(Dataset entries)
/---
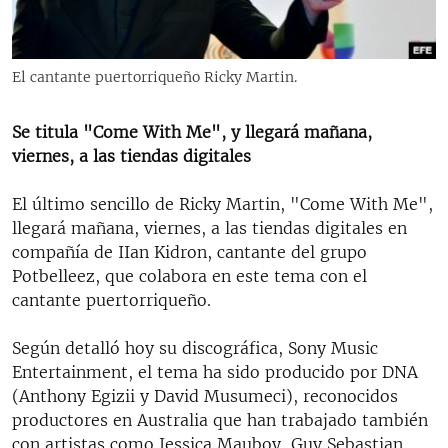
RADIO MARTÍ
ESPECIALES
El cantante puertorriqueño Ricky Martin.
MULTIMEDIA
ESPECIALES
EDITORIALES
LA REALIDAD DE LA VIVIENDA EN CUBA
Se titula "Come With Me", y llegará mañana,
viernes, a las tiendas digitales
SER VIEJO EN CUBA
SÍGUENOS
KENTU-CUBANO
El último sencillo de Ricky Martin, "Come With Me",
llegará mañana, viernes, a las tiendas digitales en
LOS SANTOS DE HIALEAH
compañía de IIan Kidron, cantante del grupo
DESINFORMACIÓN RUSA EN AMÉRICA LATINA
Potbelleez, que colabora en este tema con el
cantante puertorriqueño.
LA INVASIÓN DE RUSIA A UCRANIA
Según detalló hoy su discográfica, Sony Music
Entertainment, el tema ha sido producido por DNA
(Anthony Egizii y David Musumeci), reconocidos
productores en Australia que han trabajado también
con artistas como Jessica Mauboy, Guy Sebastian,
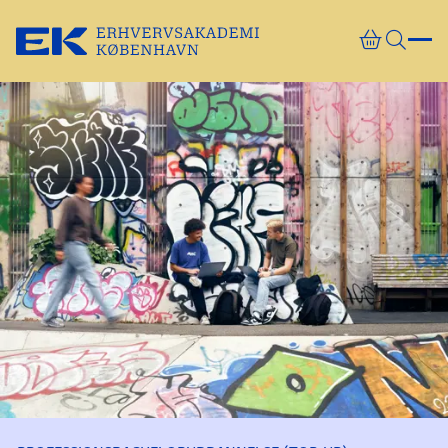
Gå direkte til indhold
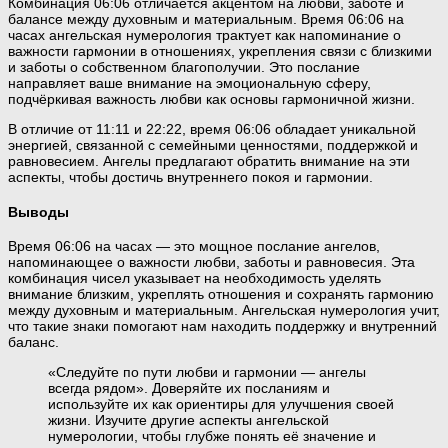
Комбинация 06:06 отличается акцентом на любви, заботе и
балансе между духовным и материальным. Время 06:06 на
часах ангельская нумерология трактует как напоминание о
важности гармонии в отношениях, укрепления связи с близкими
и заботы о собственном благополучии. Это послание
направляет ваше внимание на эмоциональную сферу,
подчёркивая важность любви как основы гармоничной жизни.
В отличие от 11:11 и 22:22, время 06:06 обладает уникальной
энергией, связанной с семейными ценностями, поддержкой и
равновесием. Ангелы предлагают обратить внимание на эти
аспекты, чтобы достичь внутреннего покоя и гармонии.
Выводы
Время 06:06 на часах — это мощное послание ангелов,
напоминающее о важности любви, заботы и равновесия. Эта
комбинация чисел указывает на необходимость уделять
внимание близким, укреплять отношения и сохранять гармонию
между духовным и материальным. Ангельская нумерология учит,
что такие знаки помогают нам находить поддержку и внутренний
баланс.
«Следуйте по пути любви и гармонии — ангелы
всегда рядом». Доверяйте их посланиям и
используйте их как ориентиры для улучшения своей
жизни. Изучите другие аспекты ангельской
нумерологии, чтобы глубже понять её значение и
\---
Tell how many lines in the data include the string "жизни". Reply with the number and no other text.

2